Saturday, July 02, 2005

Feeling Very Thaimexinese Today




Saturdays are my favorite kitchen days. I often find the time to make a snack or dessert and I have more time than usual to work on dinner. Thus, the most intimidating or time-consuming recipes are saved for Saturdays.

For a mid-morning boost, I made a batch of Thai Iced Coffee for me and The Carnivore using a recipe I pulled from the June 2005 issue of Cooking Light magazine. I'm a big fan of iced coffee (actually of coffee in any form), and this is certainly the most interesting version of it that I've had yet. As a general rule, I just brew an extremely strong pot of coffee, usually using Cafe Bustelo espresso, and then stir in half-and-half and sugar to taste. This new recipe, however, will be my new standard.

THAI ICED COFFEE
  • 1/2 cup hot espresso or very strong brewed coffee
  • 10 tsps fat-free sweetened condensed milk (this stuff was a royal pain to measure out - the stuff is like molasses and it comes out of the measuring spoon about as fast as, well, molasses)
  • 4 Tbs hot water
  • Dash of cardamom (this was the first time I have used this spice - very cool/weird stuff)
  1. Combine all ingredients, stir well and cool completely. Serve over ice.

I finally found The Right Salsa Recipe a few weeks ago, out of a cookbook my lovely mother found for me, America's Bounty. To date, my favorite restaurant salsa has been from Agua Linda, a wonderful Mexican restaurant in Athens, only about 5 blocks from where I used to live in Normaltown. In those days, I would often walk down to Agua Linda with a plastic container to purchase salsa to go. Inevitably, when I walked in and handed over my plastic container and asked that it be filled with salsa, no one ever knew what to charge me for it. This is a locally-owned place, and Plastic To Go Container of Salsa is not exactly a standard menu item. Usually everyone working at that moment at the restaurant would get in a huddle and eye me strangley while they conversed in Spanish about what to charge Weird White Lady Who Brings Her Own Tupperware.

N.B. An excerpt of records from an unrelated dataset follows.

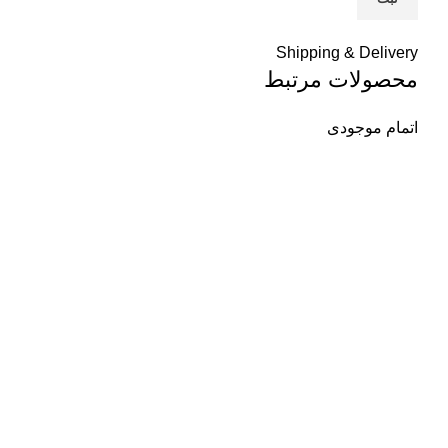
Shipping & Delivery
محصولات مرتبط
اتمام موجودی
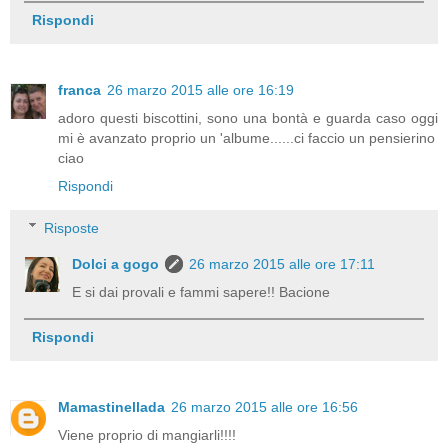
Rispondi
franca
26 marzo 2015 alle ore 16:19
adoro questi biscottini, sono una bontà e guarda caso oggi
mi è avanzato proprio un 'albume......ci faccio un pensierino
ciao
Rispondi
Risposte
Dolci a gogo
26 marzo 2015 alle ore 17:11
E si dai provali e fammi sapere!! Bacione
Rispondi
Mamastinellada
26 marzo 2015 alle ore 16:56
Viene proprio di mangiarli!!!!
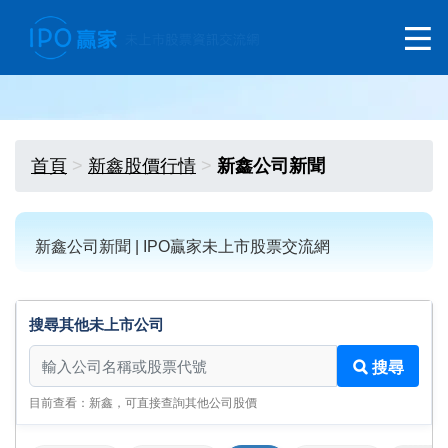
首頁
新鑫股價行情
新鑫公司新聞
新鑫公司新聞 | IPO贏家未上市股票交流網
搜尋其他未上市公司
搜尋其他未上市公司
搜尋
目前查看：新鑫，可直接查詢其他公司股價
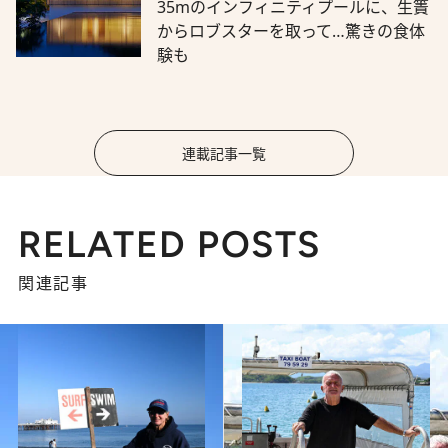
35mのインフィニティプールに、生簀
からロブスターを取って…驚きの食体
験も
連載記事一覧
RELATED POSTS
関連記事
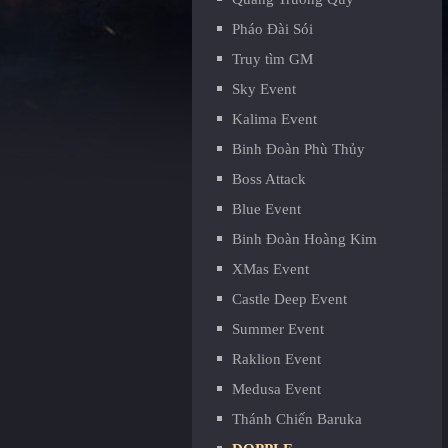
Pháo Đài Sói
Truy tìm GM
Sky Event
Kalima Event
Binh Đoàn Phù Thủy
Boss Attack
Blue Event
Binh Đoàn Hoàng Kim
XMas Event
Castle Deep Event
Summer Event
Raklion Event
Medusa Event
Thánh Chiến Baruka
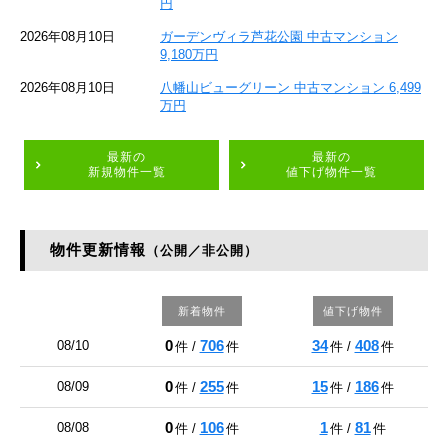
円
2026年08月10日
ガーデンヴィラ芦花公園 中古マンション
9,180万円
2026年08月10日
八幡山ビューグリーン 中古マンション 6,499
万円
最新の
最新の
新規物件一覧
値下げ物件一覧
物件更新情報
（公開／非公開）
新着物件
値下げ物件
0
706
34
408
08/10
件 /
件
件 /
件
0
255
15
186
08/09
件 /
件
件 /
件
0
106
1
81
08/08
件 /
件
件 /
件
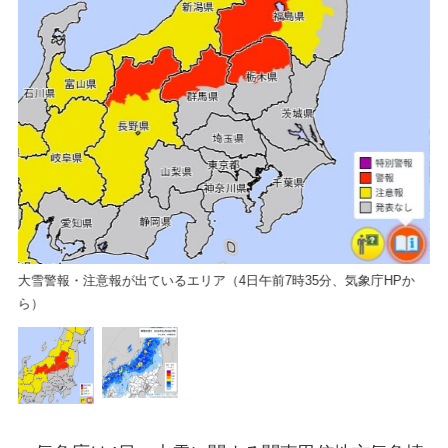
積
大雪警報・注意報が出ているエリア（4日午前7時35分、気象庁HPか
ら）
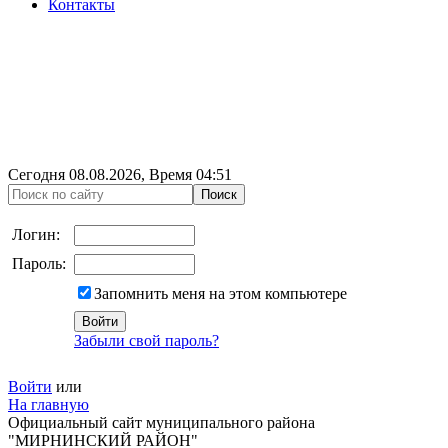
Контакты
Сегодня
08.08.2026
, Время
04:51
Логин:
Пароль:
Запомнить меня на этом компьютере
Забыли свой пароль?
Войти
или
На главную
Официальный сайт муниципального района
"МИРНИНСКИЙ РАЙОН"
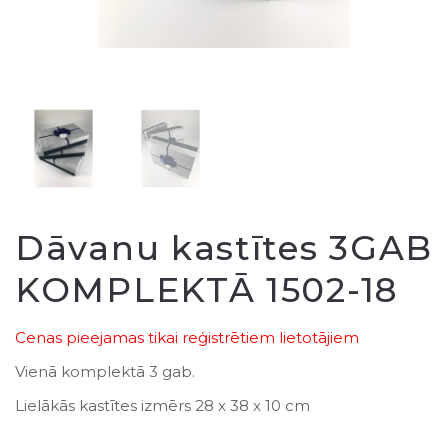
Dāvanu kastītes 3GAB
KOMPLEKTĀ 1502-18
Cenas pieejamas tikai reģistrētiem lietotājiem
Vienā komplektā 3 gab.
Lielākās kastītes izmērs 28 x 38 x 10 cm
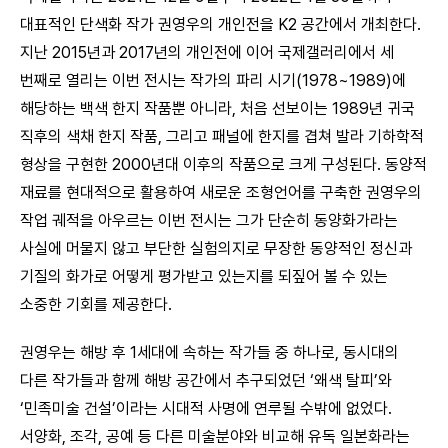
대표적인 단색화 작가 권영우의 개인전을 K2 공간에서 개최한다.
지난 2015년과 2017년의 개인전에 이어 국제갤러리에서 세
번째로 열리는 이번 전시는 작가의 파리 시기(1978~1989)에
해당하는 백색 한지 작품뿐 아니라, 처음 선보이는 1989년 귀국
직후의 색채 한지 작품, 그리고 패널에 한지를 겹쳐 발라 기하학적
형상을 구현한 2000년대 이후의 작품으로 크게 구성된다. 동양적
재료를 현대적으로 활용하여 새로운 조형언어를 구축한 권영우의
작업 궤적을 아우르는 이번 전시는 그가 단순히 동양화가라는
사실에 머물지 않고 부단한 실험의지로 무장한 동양적인 정신과
기질의 화가로 어떻게 평가받고 있는지를 되짚어 볼 수 있는
소중한 기회를 제공한다.
권영우는 해방 후 1세대에 속하는 작가들 중 하나로, 동시대의
다른 작가들과 함께 해방 공간에서 추구되었던 ‘왜색 탈피’와
‘민족미술 건설’이라는 시대적 사명에 연루될 수밖에 없었다.
서양화, 조각, 공예 등 다른 미술분야와 비교해 유독 일본화라는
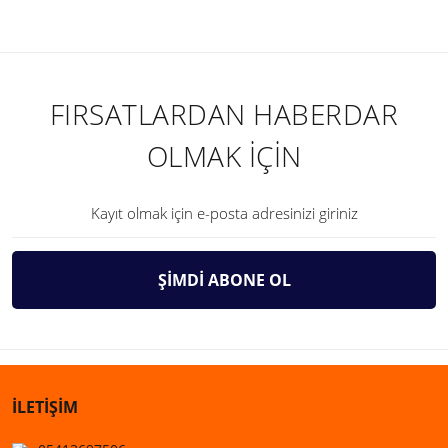
FIRSATLARDAN HABERDAR
OLMAK İÇİN
ŞİMDİ ABONE OL
İLETİŞİM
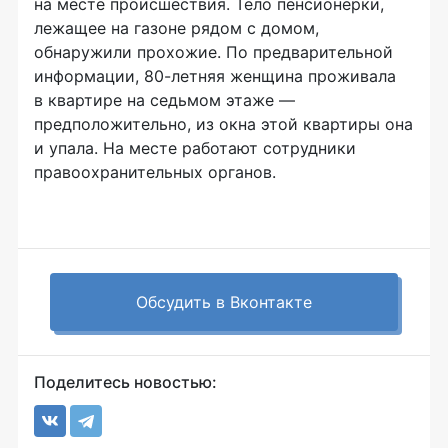
на месте происшествия. Тело пенсионерки,
лежащее на газоне рядом с домом,
обнаружили прохожие. По предварительной
информации, 80-летняя женщина проживала
в квартире на седьмом этаже —
предположительно, из окна этой квартиры она
и упала. На месте работают сотрудники
правоохранительных органов.
Обсудить в Вконтакте
Поделитесь новостью:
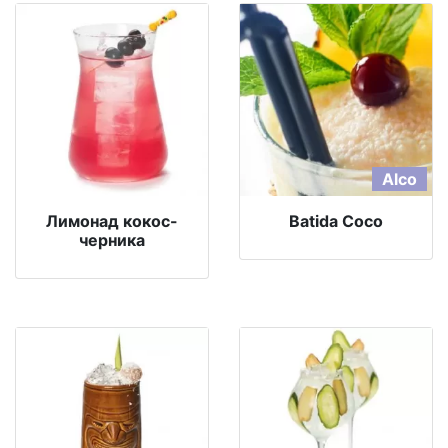
Alco
Лимонад кокос-
Batida Coco
черника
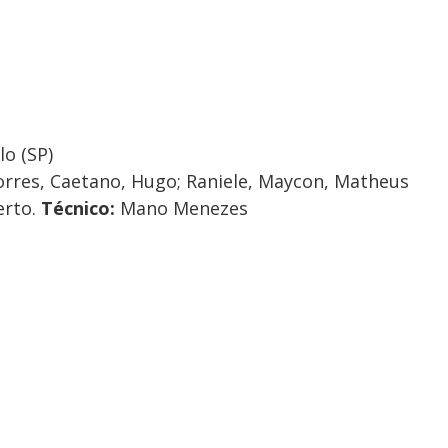
o (SP)
Torres, Caetano, Hugo; Raniele, Maycon, Matheus
erto.
Técnico:
Mano Menezes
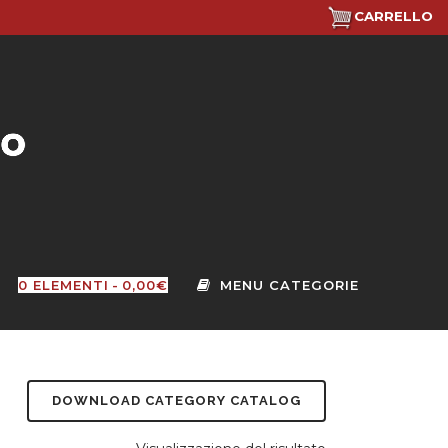
CARRELLO
0 ELEMENTI
0,00€
DOWNLOAD CATEGORY CATALOG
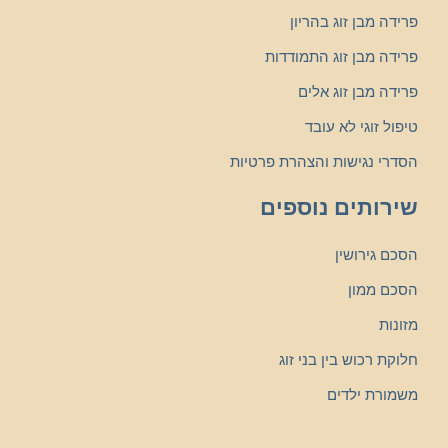
פרידה מבן זוג בהריון
פרידה מבן זוג התמודדות
פרידה מבן זוג אלים
טיפול זוגי לא עובד
הסדרי נגישות והצהרת פרטיות
שירותים נוספים
הסכם גירושין
הסכם ממון
מזונות
חלוקת רכוש בין בני זוג
משמורת ילדים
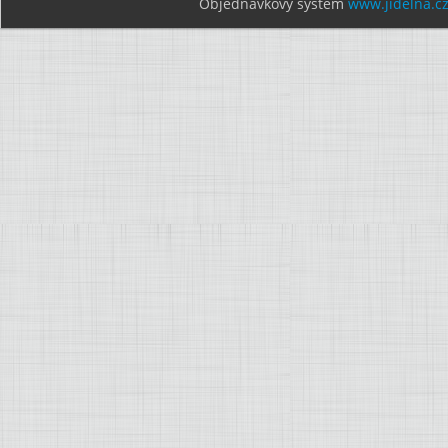
Objednávkový systém
www.jidelna.c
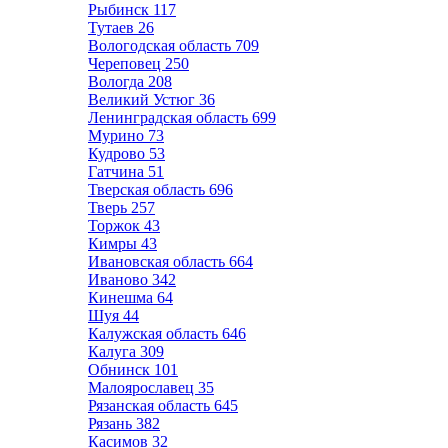
Рыбинск
117
Тутаев
26
Вологодская область
709
Череповец
250
Вологда
208
Великий Устюг
36
Ленинградская область
699
Мурино
73
Кудрово
53
Гатчина
51
Тверская область
696
Тверь
257
Торжок
43
Кимры
43
Ивановская область
664
Иваново
342
Кинешма
64
Шуя
44
Калужская область
646
Калуга
309
Обнинск
101
Малоярославец
35
Рязанская область
645
Рязань
382
Касимов
32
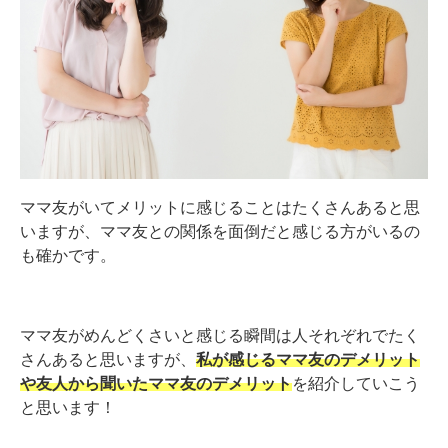
ママ友がいてメリットに感じることはたくさんあると思
いますが、ママ友との関係を面倒だと感じる方がいるの
も確かです。
ママ友がめんどくさいと感じる瞬間は人それぞれでたく
さんあると思いますが、
私が感じるママ友のデメリット
や友人から聞いたママ友のデメリット
を紹介していこう
と思います！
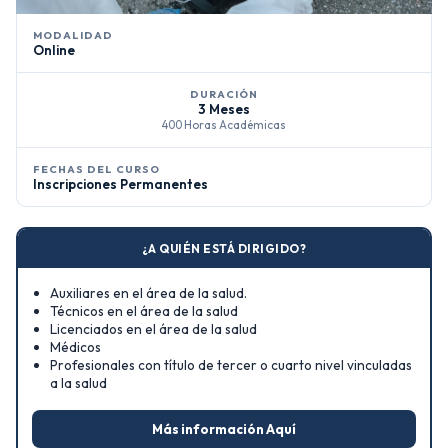
MODALIDAD
Online
DURACIÓN
3 Meses
400 Horas Académicas
FECHAS DEL CURSO
Inscripciones Permanentes
¿A QUIÉN ESTÁ DIRIGIDO?
Auxiliares en el área de la salud.
Técnicos en el área de la salud
Licenciados en el área de la salud
Médicos
Profesionales con título de tercer o cuarto nivel vinculadas
a la salud
Más información Aquí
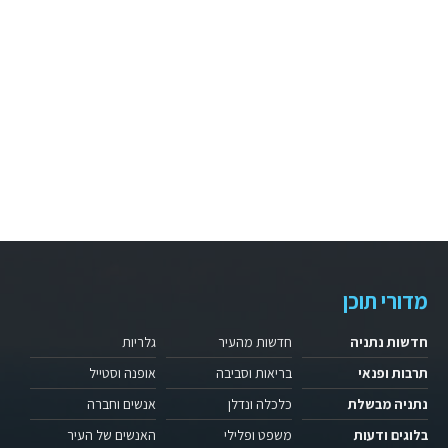
מדורי תוכן
חדשות נתניה
חדשות מהעיר
גלריות
תרבות ופנאי
בריאות וסביבה
אופנה וסטייל
נתניה מבשלת
כלכלה ונדלן
אנשים וחברה
בלוגים ודעות
משפט ופלילי
האנשים של העיר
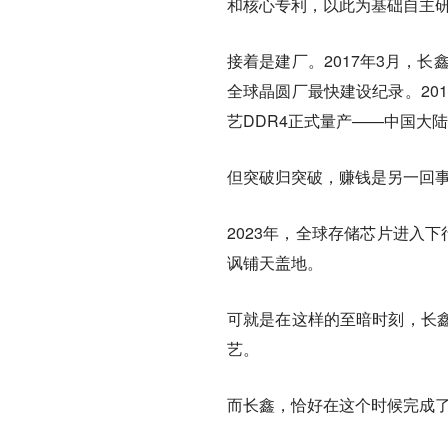
和核心专利，以此为基础自主
接着是建厂。2017年3月，
全球晶圆厂最快建设纪录。2018
艺DDR4正式量产——中国大陆
但突破归突破，赚钱是另一回
2023年，全球存储芯片进入下
讽铺天盖地。
可就是在这样的至暗时刻，长
艺。
而长鑫，恰好在这个时候完成了从D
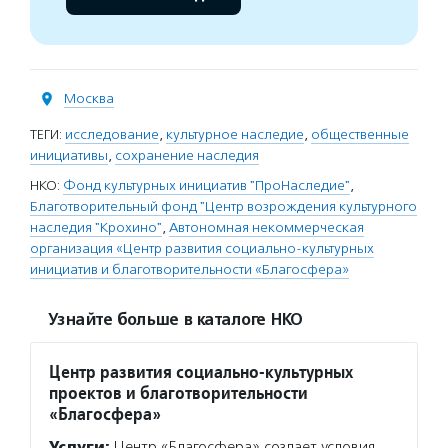
Москва
ТЕГИ:
исследование
,
культурное наследие
,
общественные
инициативы
,
сохранение наследия
НКО:
Фонд культурных инициатив "ПроНаследие"
,
Благотворительный фонд "Центр возрождения культурного
наследия "Крохино"
,
Автономная некоммерческая
организация «Центр развития социально-культурных
инициатив и благотворительности «Благосфера»
Узнайте больше в каталоге НКО
Центр развития социально-культурных
проектов и благотворительности
«Благосфера»
Услуги:
Центр «Благосфера» создает условия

The recipe from America's Bounty comes extremely close to the salsa from Agua Linda, and though I have tweaked it slightly, it was a good recipe to begin with. I made it for the first time a few weeks ago and The Carnivore and I devoured the entire batch in a single sitting. I had a hankering for it again today, so I made a double batch of the salsa along with a batch of Black Bean Dip.

SALSA

  • 1 tomato, coarsely chopped
  • 1/2 cup quartered tomatillos
  • 1/2 cup coarsely chopped red onion
  • 2 cloves garlic, crushed
  • 3 Tbs chopped cilantro
  • 1 jalapeno, seeded and coarsely chopped
  • 1/2 tsp salt
  1. Put all ingredients into food processor (LOVE! those things) and pulse until desired consistency is reached.

For dinner I made my first stir-fry, using the electric wok Big Mama found for me a yard sale last weekend. The recipe that I used, from the June 2004 issue of Vegetarian Times, and adapted from Rachel Ray's 30-Minute Veggie Meals (a cookbook I still don't have, yet want desperately), was an odd one, and it will need a lot of tweaking (if I don't just throw the whole thing out and search for an entirely new recipe). The seasonings are where everything went wrong. The recipe called for soy sauce, garlic, ginger, Chinese 5-spice Powder, the juice of a large navel orange, and apricot preserves. The vegetables were standard stir-fry fare: snow peas, napa cabbage, bell pepper, bean sprouts, scallions.

The Carnivore and I, as we are known to do any time a new recipe is tried, started to deconstruct the recipe as soon as we took our first bite. The dish obviously needed more soy sauce (of which I did not have enough); cashews would have been a nice addition; but the real kicker was that there was something Odd-tasting that we couldn't put our finger on. I was most suspicious of the Chinese 5-Spice Powder, a spice I had bought only yesterday which I had never heard of before. The Carnivore thought the orange juice and the apricot preserves were the most likely suspects of the Oddness. For a short while, I tried to lay the blame on the ginger.

After we were done eating, we decided to read the spice container to see which 5 spices were included. The only guess I had to offer was anise (something I'm not fond of to begin with). I was right, as it turned out, but the anise wasn't the bad egg. The spices contained cloves. Eureka! I knew what was wrong with this recipe. The Chinese 5-Spice Powder, which clearly was spawned from the depths of hell, made my stir-fry taste EXACTLY like a Poetry Slam in a Pretentious Bar smells.